### Material provided ###

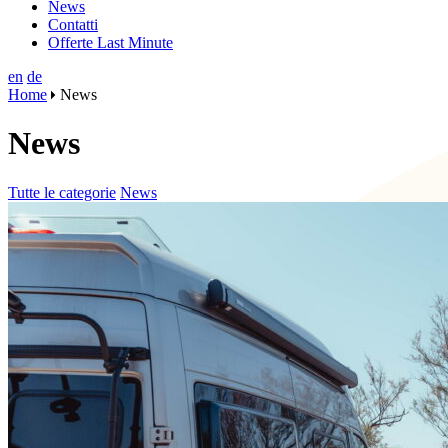
News
Contatti
Offerte Last Minute
en
de
Home
News
News
Tutte le categorie
News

###

● **To do**
Please reproduce the entries from above exactly; images are not part of the copy.

● **Solution to this exercise**
News
Contatti
Offerte Last Minute
en
de
Home
News
News
Tutte le categorie
News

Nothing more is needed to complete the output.